SANTA FE – The state agency in charge of child care has amended rules to allow eligible parents who work or study remotely to receive assistance with child care costs.

The Early Childhood Education and Care Department said Tuesday that it will permanently add “teleworking” to the definition of employment and “online courses” to the definition of a student parent under subsidy eligibility rules.

“The Early Childhood Education and Care Department is committed to responding flexibly and adaptively amid the health emergency – and that means modifying our rules to ensure that children and families have the support they need,” department Secretary Elizabeth Groginsky said.

It’s unclear how many families may have been disqualified because they did not fall within the previous definitions. An agency spokesman did not respond to a request for comment.

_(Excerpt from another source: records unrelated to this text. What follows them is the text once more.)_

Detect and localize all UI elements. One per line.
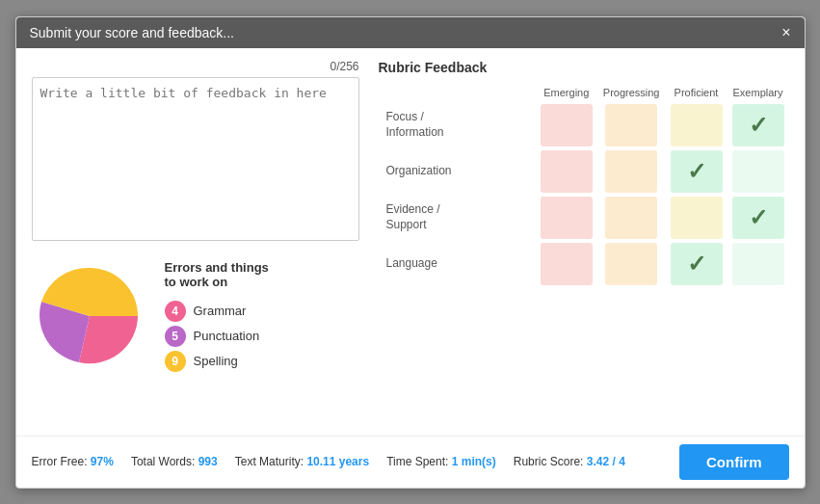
stat-item: Rubric Score: 3.42 / 4 (514, 455, 625, 468)
errors-list: Errors and things to work on 4 Grammar 5 (165, 260, 269, 372)
feedback-textarea[interactable] (32, 77, 359, 241)
rubric-category: Focus / Information (379, 102, 536, 148)
char-count: 0/256 (32, 60, 359, 73)
errors-section: Errors and things to work on 4 Grammar 5 (32, 258, 359, 374)
rubric-category: Evidence / Support (379, 195, 536, 241)
rubric-cell[interactable]: ✓ (727, 195, 789, 241)
rubric-col-exemplary: Exemplary (727, 83, 789, 102)
grammar-label: Grammar (194, 304, 247, 318)
rubric-cell[interactable] (666, 102, 727, 148)
errors-title: Errors and things to work on (165, 260, 269, 289)
modal-header: Submit your score and feedback... × (16, 17, 805, 48)
grammar-badge: 4 (165, 301, 186, 322)
rubric-table: Emerging Progressing Proficient Exemplar… (379, 83, 789, 287)
rubric-cell[interactable] (536, 241, 597, 287)
stats-bar: Error Free: 97%Total Words: 993Text Matu… (32, 455, 625, 468)
rubric-cell[interactable] (536, 195, 597, 241)
list-item: 4 Grammar (165, 301, 269, 322)
rubric-cell[interactable] (597, 195, 666, 241)
close-button[interactable]: × (781, 25, 790, 40)
left-panel: 0/256 Errors and things t (32, 60, 359, 428)
spelling-badge: 9 (165, 351, 186, 372)
rubric-cell[interactable] (597, 102, 666, 148)
rubric-category: Language (379, 241, 536, 287)
rubric-cell[interactable] (597, 148, 666, 195)
confirm-button[interactable]: Confirm (679, 444, 789, 480)
rubric-title: Rubric Feedback (379, 60, 789, 75)
list-item: 9 Spelling (165, 351, 269, 372)
rubric-cell[interactable]: ✓ (727, 102, 789, 148)
rubric-col-emerging: Emerging (536, 83, 597, 102)
rubric-cell[interactable] (727, 241, 789, 287)
rubric-cell[interactable]: ✓ (666, 241, 727, 287)
rubric-cell[interactable] (536, 148, 597, 195)
rubric-cell[interactable] (666, 195, 727, 241)
modal-title: Submit your score and feedback... (30, 25, 234, 40)
punctuation-label: Punctuation (194, 329, 260, 343)
list-item: 5 Punctuation (165, 326, 269, 347)
rubric-cell[interactable]: ✓ (666, 148, 727, 195)
right-panel: Rubric Feedback Emerging Progressing Pro… (379, 60, 789, 428)
pie-chart (32, 258, 147, 374)
stat-item: Text Maturity: 10.11 years (235, 455, 369, 468)
rubric-cell[interactable] (536, 102, 597, 148)
spelling-label: Spelling (194, 354, 238, 368)
rubric-category: Organization (379, 148, 536, 195)
stat-item: Total Words: 993 (131, 455, 218, 468)
stat-item: Error Free: 97% (32, 455, 114, 468)
rubric-cell[interactable] (727, 148, 789, 195)
punctuation-badge: 5 (165, 326, 186, 347)
modal-body: 0/256 Errors and things t (16, 48, 805, 436)
rubric-col-category (379, 83, 536, 102)
rubric-cell[interactable] (597, 241, 666, 287)
modal: Submit your score and feedback... × 0/25… (15, 16, 806, 489)
stat-item: Time Spent: 1 min(s) (386, 455, 496, 468)
rubric-col-progressing: Progressing (597, 83, 666, 102)
modal-footer: Error Free: 97%Total Words: 993Text Matu… (16, 436, 805, 488)
rubric-col-proficient: Proficient (666, 83, 727, 102)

Across the country, women have disproportionately left the workforce amid increased pressure to care for children and other family members.

The inclusion of remote workers and students is the latest effort by New Mexico officials to support access to child care. That may come rather late for some parents who faced difficult choices on child care weeks ago.

In August, parents scrambled for limited child care when many child care programs ended, along with co-payment waivers for those families that were eligible for subsidies. Weeks later, the subsidies were reinstated.

Child care providers have also struggled to stay afloat with higher costs to prevent the spread of COVID-19 and lower revenue because fewer children are allowed in their buildings under the state’s public health order. The state child care agency has subsidized child care worker salaries and has taken other actions in an effort to support the industry.

New Mexico families are eligible for child care subsidies when household income is 200% of the federal poverty level or less. That’s around $52,400 for a family of four.